Divine Grief

O Jerusalem, Jerusalem, the city that kills the prophets and stones those who are sent to it! How often would I have gathered your children together as a hen gathers her brood under her wings, and you were not willing!

Matt. 23:37

Grief involves deep and intense sorrow or distress over the death of someone or the loss of a close and important relationship. Grief is a reaction to a major loss: mourning, hurt, pain, anger are all apart of the grieving process.

God grieves for us, his children, when we refuse his help, ignore his will, and reject his explicit commands. He suffers with us and yearns to help, he died for our sins that we might be free to enjoy his love and companionship. Because God loves, he understands us, thus he suffers with us and for us.

This is just what I meant when I spoke of the grief or the tragedy of God on our account. All of us have experienced the fact that our grief for someone whom we cannot help because he will not let us help him is all the greater the more we love him. You grasp how great is God’s sorrow for you only when you realize how much you are loved and to what extent God is thinking about you . . . .

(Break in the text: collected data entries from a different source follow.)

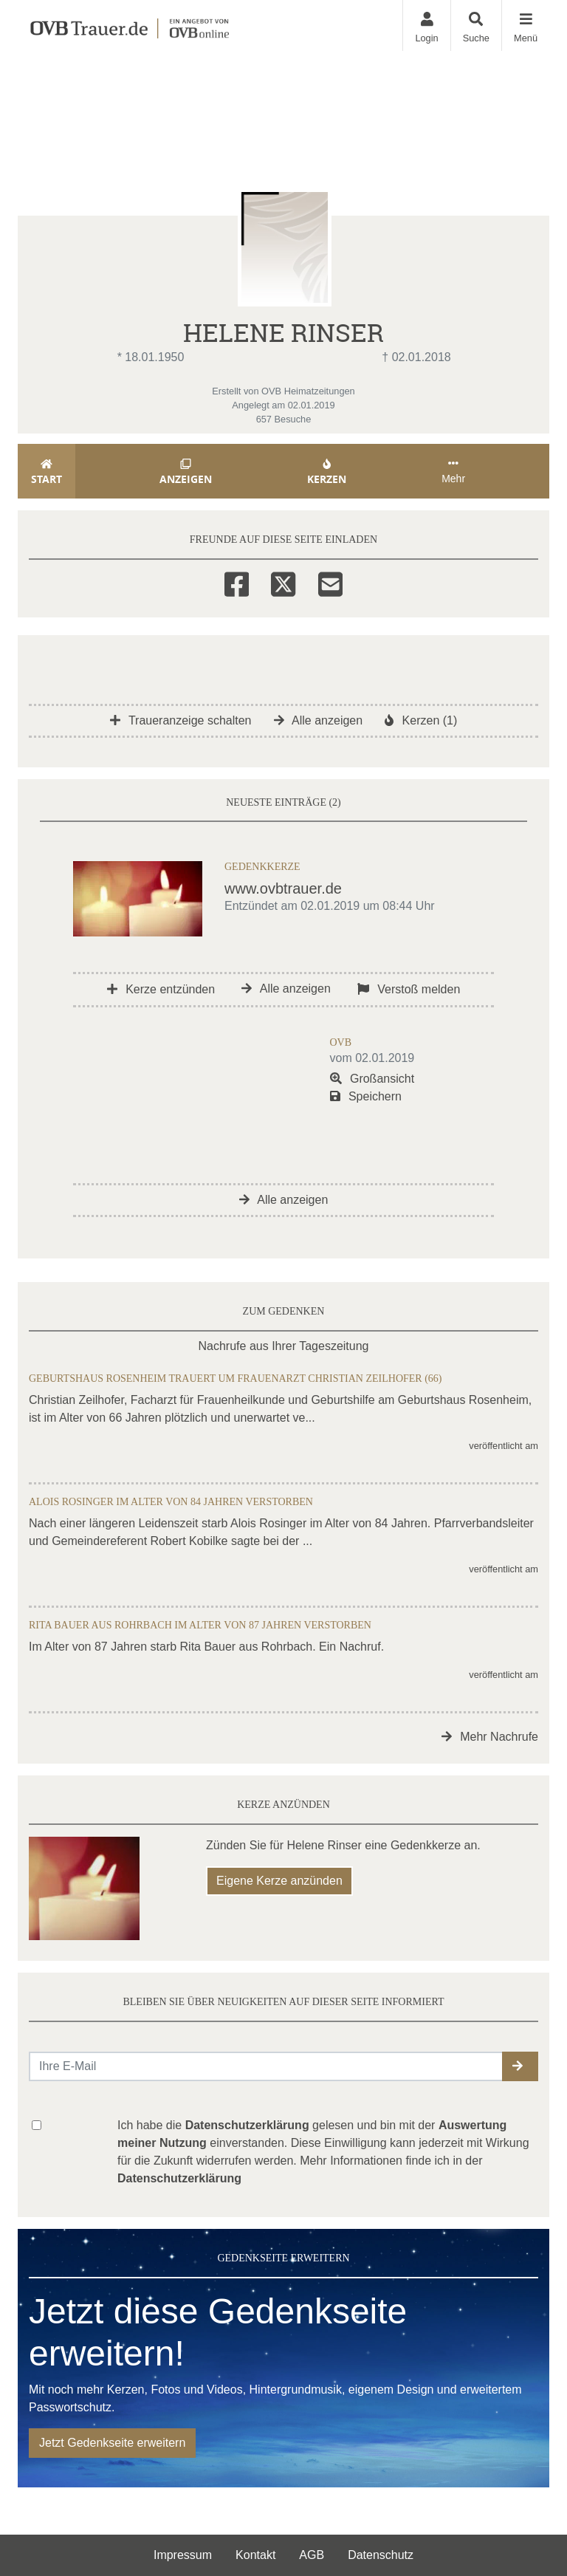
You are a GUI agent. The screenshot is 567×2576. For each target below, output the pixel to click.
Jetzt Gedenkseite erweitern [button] (112, 2442)
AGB (311, 2555)
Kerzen (327, 472)
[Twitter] (283, 581)
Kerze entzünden (161, 989)
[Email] (330, 581)
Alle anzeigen (318, 720)
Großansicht (372, 1078)
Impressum (183, 2555)
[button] (520, 2066)
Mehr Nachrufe (489, 1736)
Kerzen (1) (421, 720)
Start (46, 472)
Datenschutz (380, 2555)
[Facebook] (236, 581)
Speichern (366, 1096)
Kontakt (255, 2555)
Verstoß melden (409, 989)
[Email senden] (266, 2066)
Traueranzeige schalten (181, 720)
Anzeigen (186, 472)
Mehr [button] (453, 471)
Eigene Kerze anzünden (279, 1880)
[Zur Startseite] (129, 25)
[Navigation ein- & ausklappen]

I have said that the suffering of God is so great because He loves us so much. Anyone who has a dear friend going to the dogs, and is unable to help us as he rushes step by step to destruction, knows that this is like death for himself, too. For loving means complete sharing, and the misfortune of the other means pain for oneself.

This is the meaning of Good Friday for the Son of God. He bears the guilt of the world. Perhaps this sounds very dogmatic. But we can understand it clearly enough, as men, if we only see that the heart of the Saviour beats with burning love for His lost and and unhappy children. And because He understands, he suffers with them.

Helmut Thielicke, The Silence of God, trans., G.W. Bromiley (Grand Rapids, MI: Eerdmans, 1962), 70.